Fine particles in city air are linked to heart and lung disease, climate change, and hazy skies, yet scientists still struggle to predict exactly where many of these particles come from. This paper focuses on a surprisingly important and fast-growing source: everyday products and activities that release oxygen-rich vapors, such as cooking and modern paints.
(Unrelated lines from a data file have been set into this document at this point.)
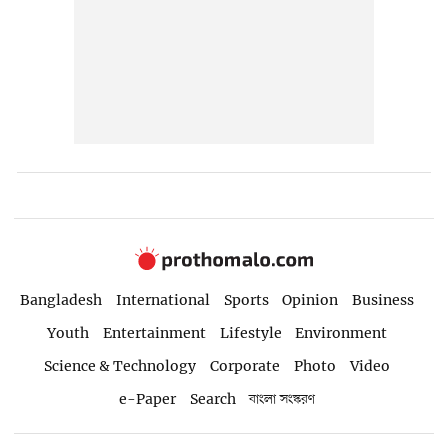
Bangladesh
International
Sports
Opinion
Business
Youth
Entertainment
Lifestyle
Environment
Science & Technology
Corporate
Photo
Video
e-Paper
Search
বাংলা সংস্করণ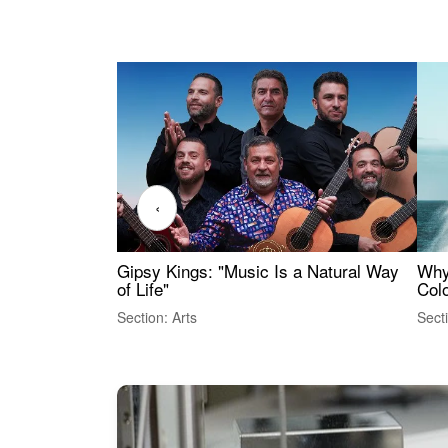
‹
Gipsy Kings: "Music Is a Natural Way
Why
of Life"
Colo
Section: Arts
Sect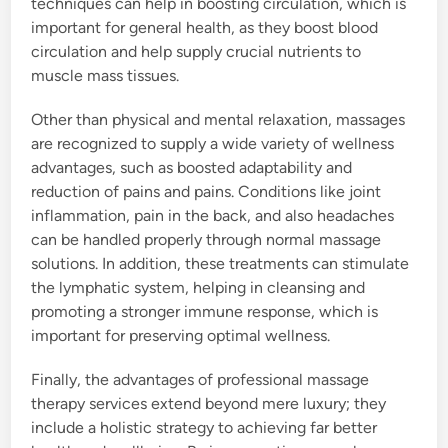
techniques can help in boosting circulation, which is
important for general health, as they boost blood
circulation and help supply crucial nutrients to
muscle mass tissues.
Other than physical and mental relaxation, massages
are recognized to supply a wide variety of wellness
advantages, such as boosted adaptability and
reduction of pains and pains. Conditions like joint
inflammation, pain in the back, and also headaches
can be handled properly through normal massage
solutions. In addition, these treatments can stimulate
the lymphatic system, helping in cleansing and
promoting a stronger immune response, which is
important for preserving optimal wellness.
Finally, the advantages of professional massage
therapy services extend beyond mere luxury; they
include a holistic strategy to achieving far better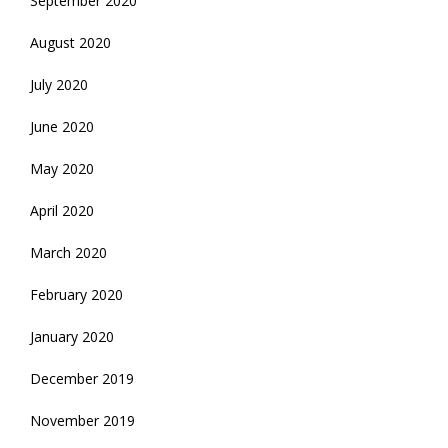
September 2020
August 2020
July 2020
June 2020
May 2020
April 2020
March 2020
February 2020
January 2020
December 2019
November 2019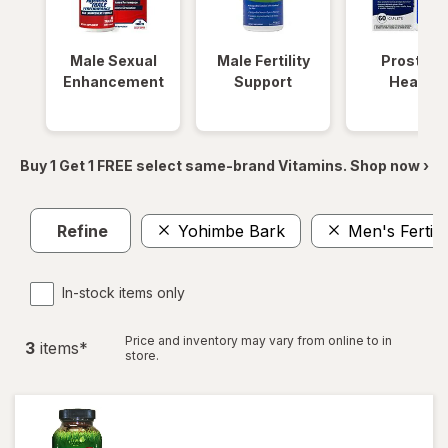
Male Sexual
Male Fertility
Prostate
Enhancement
Support
Health
Buy 1 Get 1 FREE select same-brand Vitamins. Shop now ›
Refine
Yohimbe Bark
Men's Fertili
In-stock items only
Price and inventory may vary from online to in
3
item
s
*
store.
By building a simpler but still accurate way to model how these vapors turn into harmful fine particles over many days, the study helps improve air-quality forecasts and supports smarter pollution controls.

Invisible vapors from kitchens and products

When we cook with high heat or use paints and other chemical products, we release a cocktail of organic gases into the air. A large share of these are oxygenated aliphatic compounds—molecules that already contain oxygen and often smell like solvents or flavorings. In Chinese cities, they dominate emissions from cooking and water-based paints and are also found in traffic and other sources. As these vapors drift outdoors, sunlight and atmospheric oxidants gradually transform them into secondary organic aerosol (SOA): tiny particles that can lodge deep in the lungs and influence clouds and climate. Because this family of vapors is chemically diverse and evolves through many reaction steps, existing air-pollution models either oversimplified them or treated each compound separately, making calculations slow and sometimes misleading.

Figure 1
Figure 1.

A unified way to follow particles over many days

The authors set out to build a single, efficient framework that could capture how a broad set of oxygenated vapors turn into particles and then continue to age in the atmosphere. They combined detailed lab experiments in oxidation flow reactors—devices that mimic days to weeks of sunlight in a compact chamber—with a powerful modeling approach. First, they used an explicit chemistry tool to simulate the very first round of reactions that each gas undergoes, generating a realistic mix of early products. Then they fed these products into a two-dimensional “map” that tracks how compounds change in volatility (how easily they evaporate) and in oxygen content as they keep reacting. Using a genetic algorithm, they tuned a small set of parameters so that the model matched measured particle masses and chemical fingerprints for nine representative oxygenated compounds, including long- and short-chain aldehydes, ketones, and alcohol esters.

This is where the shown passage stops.